Salt has to come into contact with that which it is going to preserve from decay and putrefaction. Jesus entrusted the disciples to let their light shine before men so they could be illuminated by the light and feel the heat as well.
If Christians are going to be a preserving salt and a lifegiving light, they have to be in the world but not of the world, and they must “walk the talk.” The watching world needs to see Christians living out their faith as twice-born men and women who have been born again from above and people within whom God’s Holy Spirit dwells (I Cor. 6:19-20).
The Christian witness in America is consistently and significantly diminished by Christians and churches who do not “walk the talk” and whose “do as I say, not as I do” hypocrisy brings shame and reproach to the Gospel. There is an old African proverb that says, “Tell me and I will listen. Show me and I will believe.” The more Christians’ lives demonstrate the fruits of the Spirit: love (agape), joy, peace, forbearance, kindness, goodness, faithfulness, gentleness, self-control (Gal. 2:22-23), the more the lost world will pay attention to our witness for Jesus.
Of course, no Christian and no church is going to be perfect. The old nature is still present and ready to pounce at any moment of opportunity. In fact, the local church is one of the very few places in American society where you have to confess your moral failures as a condition of admittance. It is Jesus’ Church and no one will ever find anything wrong with Him. He is the one we worship.
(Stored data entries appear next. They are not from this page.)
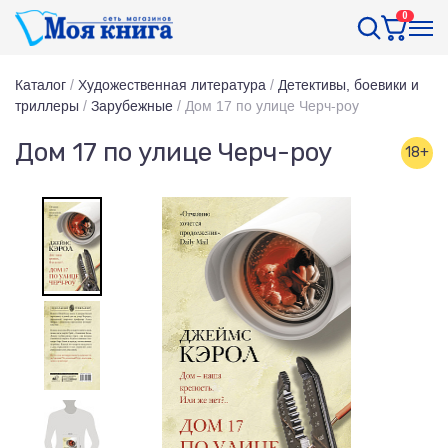
0
Каталог
/
Художественная литература
/
Детективы, боевики и
триллеры
/
Зарубежные
/
Дом 17 по улице Черч-роу
Дом 17 по улице Черч-роу
18+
Still, Christians living in God’s will are going to impress the world by how they love each other (Jn. 13:35). Far too often, our Christian church fellowships are characterized by the opposite of love and joy. If we are honest, when we look at the moral record of evangelicalism in the last half of the 20th and the first fifth of the 21st centuries, it is not one to bring joy to our hearts or our Heavenly Father’s.
One reason evangelical Christians have lost the debate on same-sex marriage is that we said marriage was a divinely sanctioned, holy institution and yet we produced divorce rates far too similar to the world’s practices to be taken seriously.
How should Christians and their churches respond to America’s identity crisis? First, we need to get our own house in order. We must practice what we preach.
We must be obedient to our Lord’s command to be “salt” and “light” and ministers of reconciliation. What does that look like?
Seeking to take a Christian approach to several of the most divisive issues besetting Americans today furnishes potential answers to that question.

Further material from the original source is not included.